By Henryk Erlich. Originally published in Warsaw, 1934.

l.

The Bund is alive, effective, and engaged in developing an intensive and many-sided activity in both the national and international spheres. The large masses of workers and working-class youth who listen to its message and march with enthusiasm behind its standard are the best evidence that the Bund has retained its youthful vigor in the fullest degree, and that today, just as in the first years after its emergence, it remains the expression of the social and national aspirations of the Jewish working class.

This we owe to the mass character and profound inner democracy of our movement. These qualities have protected the Bund from becoming rigid and case-hardened, and have provided the opportunity for testing and correcting its principles and slogans in the crucible of experience. But, of course, the Bund movement would not have achieved the mass character which has marked it in all its phases had its principles and slogans not expressed the needs of the Jewish working masses and the demands of the times.

What constitutes the essence of Bundism? To what degree has Bundism justified itself?

Those who refer to the history of the Bund usually have in mind the General Jewish Labor Bund in Lithuania, Poland, and Russia.

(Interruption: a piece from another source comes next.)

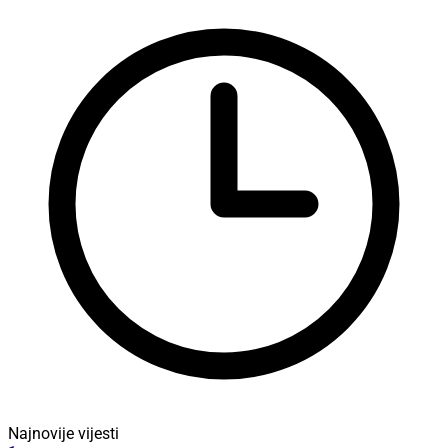
Najnovije vijesti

But that Bund actually existed only until 1914—1915. The First World War broke the Bund into separate parts. The Bund in the Soviet Union exists today only as a potential force. Besides this, the Bund in Poland arose on the territory of what had once been Imperial Russia, which, in addition to the former Russian territories, also included western and eastern Galicia. And in more recent years a Bund has arisen in Rumania. With the exception of Bessarabia, the regions encompassed by this very youngest Bund never belonged to the “territory” of the old, prewar Bund, bBut the socialist Jewish workers’ movement in Rumania, through its own free choice, linked up with the traditions of the Bund and adopted its ideology.

When we speak today of the history of the Bund and the essence of Bundism, we must therefore keep in mind not only the prewar General Jewish Labor Bund in Lithuania, Poland, and Russia, but also all postwar Bunds, and above all the Bund in Poland, the active heir to the old-time Bund.

Three things distinguished the Bund and distinguish it to this very day:

  1. Its organizational principle;
  2. Its response to the Jewish question; and
  3. Its attitude toward the central problems of the general labor movement.

2.

The working class of every ethnic group must have its own organization, which should be adapted to the language and other national conditions of the given environment. This is the principle that has been defended by the Bund from the first moment of its existence: the general nationwide party which, in a natural fashion, must first of all be adapted to the conditions of life of the national majority of the country, can win to socialism more or less significant parts of the working class from the other nationalities. But to penetrate into the depth of the working class, to agitate it to its very core and lead it in large, compact masses to the socialist banner—this can be done only by an organization that has grown out of the bosom of that particular working mass.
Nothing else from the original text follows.